→ **Task to carry out**:
Set down every entry exactly as it stands, omitting any picture.
Start of Block
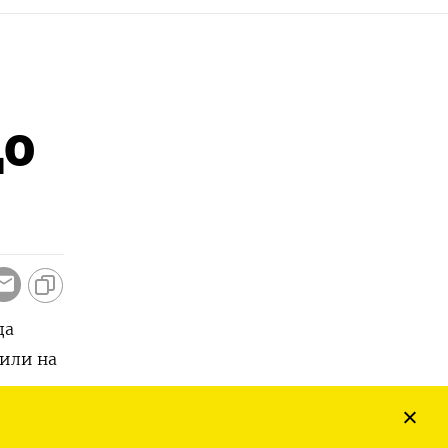
до
да
 или на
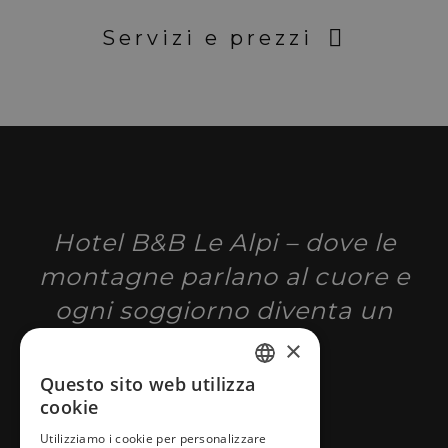
Servizi e prezzi
Hotel B&B Le Alpi – dove le
montagne parlano al cuore e
ogni soggiorno diventa un
ricordo
×
Questo sito web utilizza
ITALIAN
cookie
EN
Utilizziamo i cookie per personalizzare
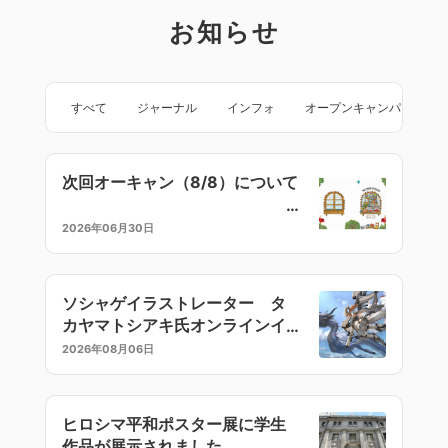
お知らせ
すべて
ジャーナル
インフォ
オープンキャンパス
次回オーキャン（8/8）について
2026年06月30日
ソシャゲイラストレーター タ
カヤマトシアキ氏オンラインイ
ラストセミナー
2026年08月06日
ヒロシマ平和ポスター展に学生
作品が展示されました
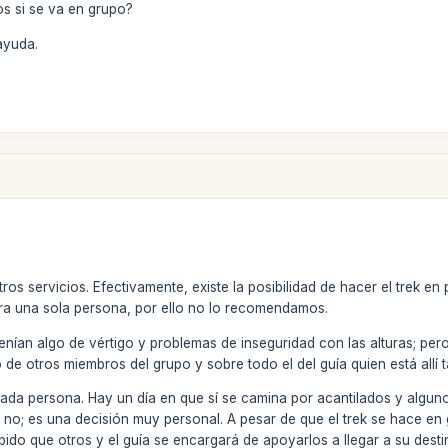
s si se va en grupo?
ayuda.
ros servicios. Efectivamente, existe la posibilidad de hacer el trek en
ra una sola persona, por ello no lo recomendamos.
nían algo de vértigo y problemas de inseguridad con las alturas; per
de otros miembros del grupo y sobre todo el del guía quien está allí 
ada persona. Hay un día en que sí se camina por acantilados y alguno
o no; es una decisión muy personal. A pesar de que el trek se hace e
pido que otros y el guía se encargará de apoyarlos a llegar a su dest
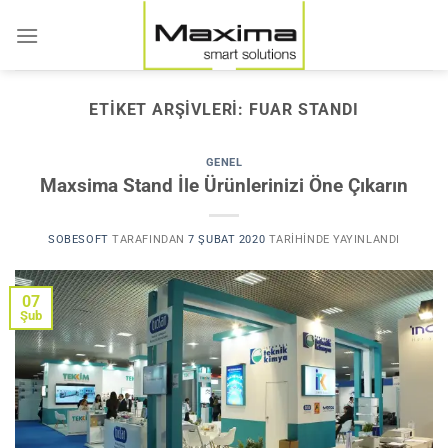
İçeriğe
atla
ETIKET ARŞIVLERI:
FUAR STANDI
GENEL
Maxsima Stand İle Ürünlerinizi Öne Çıkarın
SOBESOFT
TARAFINDAN
7 ŞUBAT 2020
TARIHINDE YAYINLANDI
07
Şub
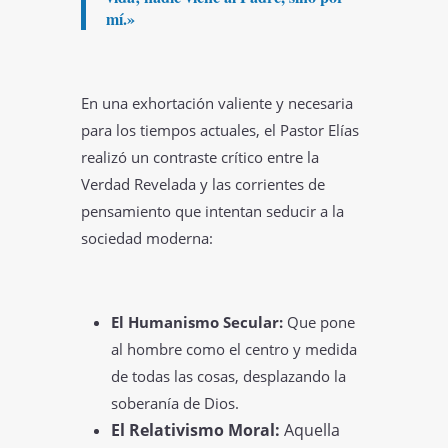
mí.»
En una exhortación valiente y necesaria
para los tiempos actuales, el Pastor Elías
realizó un contraste crítico entre la
Verdad Revelada y las corrientes de
pensamiento que intentan seducir a la
sociedad moderna:
El Humanismo Secular:
Que pone
al hombre como el centro y medida
de todas las cosas, desplazando la
soberanía de Dios.
El Relativismo Moral:
Aquella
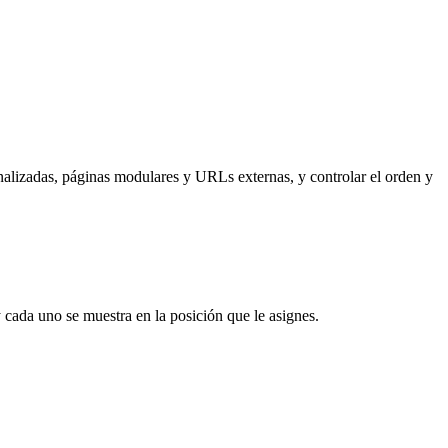
alizadas, páginas modulares y URLs externas, y controlar el orden y
 cada uno se muestra en la posición que le asignes.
End of Block
→ **Response area**:
до
да
 или на
Servizi e prezzi
Hotel B&B Le Alpi – dove le
montagne parlano al cuore e
ogni soggiorno diventa un
ricordo
×
Questo sito web utilizza
ITALIAN
cookie
EN
Utilizziamo i cookie per personalizzare
お知らせ
すべて
ジャーナル
インフォ
オープンキャンパス
次回オーキャン（8/8）について
2026年06月30日
ソシャゲイラストレーター タ
カヤマトシアキ氏オンラインイ
ラストセミナー
2026年08月06日
ヒロシマ平和ポスター展に学生
作品が展示されました
s si se va en grupo?
ayuda.
ros servicios. Efectivamente, existe la posibilidad de hacer el trek en
ra una sola persona, por ello no lo recomendamos.
nían algo de vértigo y problemas de inseguridad con las alturas; per
de otros miembros del grupo y sobre todo el del guía quien está allí 
ada persona. Hay un día en que sí se camina por acantilados y alguno
o no; es una decisión muy personal. A pesar de que el trek se hace e
pido que otros y el guía se encargará de apoyarlos a llegar a su dest
İçeriğe
atla
ETIKET ARŞIVLERI:
FUAR STANDI
GENEL
Maxsima Stand İle Ürünlerinizi Öne Çıkarın
SOBESOFT
TARAFINDAN
7 ŞUBAT 2020
TARIHINDE YAYINLANDI
07
Şub
mí.»
En una exhortación valiente y necesaria
para los tiempos actuales, el Pastor Elías
realizó un contraste crítico entre la
Verdad Revelada y las corrientes de
pensamiento que intentan seducir a la
sociedad moderna:
El Humanismo Secular:
Que pone
al hombre como el centro y medida
de todas las cosas, desplazando la
soberanía de Dios.
El Relativismo Moral:
Aquella
alizadas, páginas modulares y URLs externas, y controlar el orden y
 cada uno se muestra en la posición que le asignes.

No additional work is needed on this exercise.